Let us build the right thing now for the future, instead of reinventing the past we're tring to get away from so desperately
What is wrong with supprting .EXE (not a complete list by ANY means):
Proposed technical implementation details (optional)
Three options:
1. Slim down the scope of winget-cli and the manifest format.
Only allow .MSIX (or .MSIXBUNDLE) application packages, because these are true "OS-manageable" packages in the sense one would expect from a package manager. This would provide the best possible user experience and communicate to OEMs, developers and partners the importance of MSIX.
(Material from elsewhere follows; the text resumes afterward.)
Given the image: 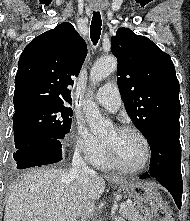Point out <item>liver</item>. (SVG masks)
Returning <instances> with one entry per match:
<instances>
[{"label":"liver","instance_id":"6515ba94","mask_svg":"<svg viewBox=\"0 0 190 221\" xmlns=\"http://www.w3.org/2000/svg\"><path fill=\"white\" fill-rule=\"evenodd\" d=\"M104 189L95 173L83 185L67 169H32L10 187L4 221H78L87 202L94 205Z\"/></svg>","mask_w":190,"mask_h":221}]
</instances>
2. Only allow .MSIX, .MSIXBUNDLE and "legacy" .MSI
.MSI packages aren't perfect, but they are a lot better than the wide variety of .EXE Setup packagers. They have consistent silent arguments, they are registered by the Windows Installer database and as such can be queried programmatically. They have required information fields, such as Publisher, ProductName, ProductVersion and a GUID for each package so while they permit a Version-String that may be hard to parse we could beef up winget-clis ability to parse "weirdo" non-numeric version strings such as "v10", "2.1.0-pre", "2.1.0-rc2", "3.0-alpha3" etc. past the capabilities of .NET
System.Version
so we could cover >96% of version numbers. Alternatively the package manifest could include a transcribed, machine readable version number for winget to use internally such as "2.1.0-rc2" -> "2.0.9999.2"3. Only allow .MSIX and .MSIXBUNDLE packages, but provide re-packaging CI for .EXE and .MSI
The MSIX Packaging Tool can execute .EXE and .MSI Setups and repackage them into .MSIX - most of the time. There could be special "winget-repackager"-as-a-Service tool set up by Microsoft (GitHub Actions/Cloud-based) where any .EXE and .MSI packages submitted for winget will be automatically repackaged into .MSIX by the MSIX Packaging Tool under the hood - and when no errors or warnings occurred, the package is good to go and will be added to the repositories. If the Installer tries something that .MSIX does not support yet, such as installing a Windows service, the packager will error out and refuse. This tool could additionally validate that the produces .MSIX file works by deploying it to itself or a fresh VM/Container and seeing whether that succeeds and whether the package installs.